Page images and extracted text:

•••

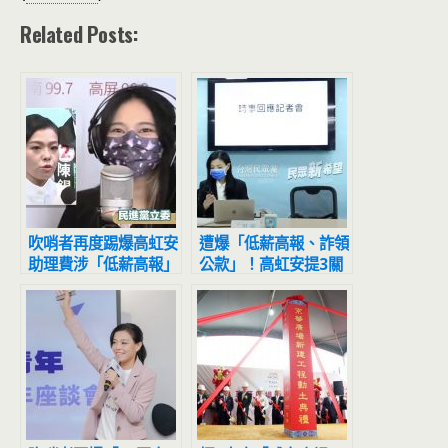
Related Posts:
吹哨者再度踢爆高虹安
遭爆「低薪高報、詐領
助理費涉「低薪高報」
公款」！高虹安提3關
賴品妤：很震驚，若屬
鍵說明：代墊款都會繳
實一定違法
回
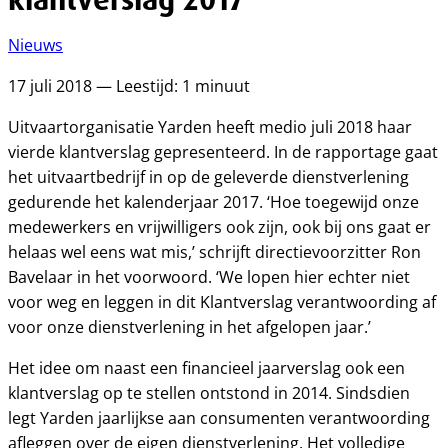
Nieuws
17 juli 2018 — Leestijd: 1 minuut
Uitvaartorganisatie Yarden heeft medio juli 2018 haar
vierde klantverslag gepresenteerd. In de rapportage gaat
het uitvaartbedrijf in op de geleverde dienstverlening
gedurende het kalenderjaar 2017. ‘Hoe toegewijd onze
medewerkers en vrijwilligers ook zijn, ook bij ons gaat er
helaas wel eens wat mis,’ schrijft directievoorzitter Ron
Bavelaar in het voorwoord. ‘We lopen hier echter niet
voor weg en leggen in dit Klantverslag verantwoording af
voor onze dienstverlening in het afgelopen jaar.’
Het idee om naast een financieel jaarverslag ook een
klantverslag op te stellen ontstond in 2014. Sindsdien
legt Yarden jaarlijkse aan consumenten verantwoording
afleggen over de eigen dienstverlening. Het volledige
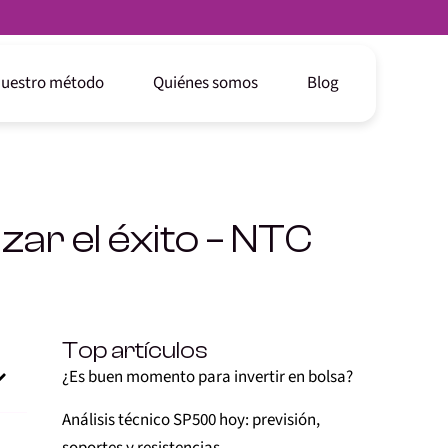
uestro método
Quiénes somos
Blog
zar el éxito – NTC
Top artículos
¿Es buen momento para invertir en bolsa?
Análisis técnico SP500 hoy: previsión,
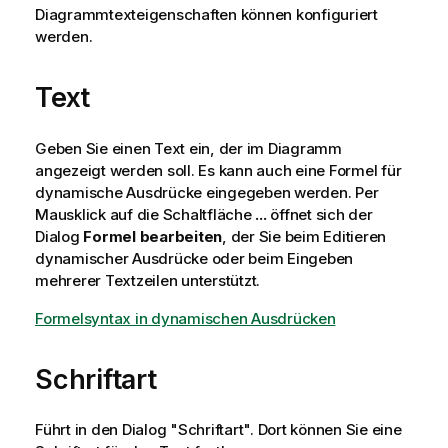
Diagrammtexteigenschaften können konfiguriert
werden.
Text
Geben Sie einen Text ein, der im Diagramm
angezeigt werden soll. Es kann auch eine Formel für
dynamische Ausdrücke eingegeben werden. Per
Mausklick auf die Schaltfläche
...
öffnet sich der
Dialog
Formel bearbeiten
, der Sie beim Editieren
dynamischer Ausdrücke oder beim Eingeben
mehrerer Textzeilen unterstützt.
Formelsyntax in dynamischen Ausdrücken
Schriftart
Führt in den Dialog "Schriftart". Dort können Sie eine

•••

Start to finish, write out the data above exactly, omitting all pictures.

Related Posts:
吹哨者再度踢爆高虹安
遭爆「低薪高報、詐領
助理費涉「低薪高報」
公款」！高虹安提3關
賴品妤：很震驚，若屬
鍵說明：代墊款都會繳
實一定違法
回
Nieuws
17 juli 2018 — Leestijd: 1 minuut
Uitvaartorganisatie Yarden heeft medio juli 2018 haar
vierde klantverslag gepresenteerd. In de rapportage gaat
het uitvaartbedrijf in op de geleverde dienstverlening
gedurende het kalenderjaar 2017. ‘Hoe toegewijd onze
medewerkers en vrijwilligers ook zijn, ook bij ons gaat er
helaas wel eens wat mis,’ schrijft directievoorzitter Ron
Bavelaar in het voorwoord. ‘We lopen hier echter niet
voor weg en leggen in dit Klantverslag verantwoording af
voor onze dienstverlening in het afgelopen jaar.’
Het idee om naast een financieel jaarverslag ook een
klantverslag op te stellen ontstond in 2014. Sindsdien
legt Yarden jaarlijkse aan consumenten verantwoording
afleggen over de eigen dienstverlening. Het volledige
uestro método
Quiénes somos
Blog
zar el éxito – NTC
Top artículos
¿Es buen momento para invertir en bolsa?
Análisis técnico SP500 hoy: previsión,
Diagrammtexteigenschaften können konfiguriert
werden.
Text
Geben Sie einen Text ein, der im Diagramm
angezeigt werden soll. Es kann auch eine Formel für
dynamische Ausdrücke eingegeben werden. Per
Mausklick auf die Schaltfläche
...
öffnet sich der
Dialog
Formel bearbeiten
, der Sie beim Editieren
dynamischer Ausdrücke oder beim Eingeben
mehrerer Textzeilen unterstützt.
Formelsyntax in dynamischen Ausdrücken
Schriftart
Führt in den Dialog "Schriftart". Dort können Sie eine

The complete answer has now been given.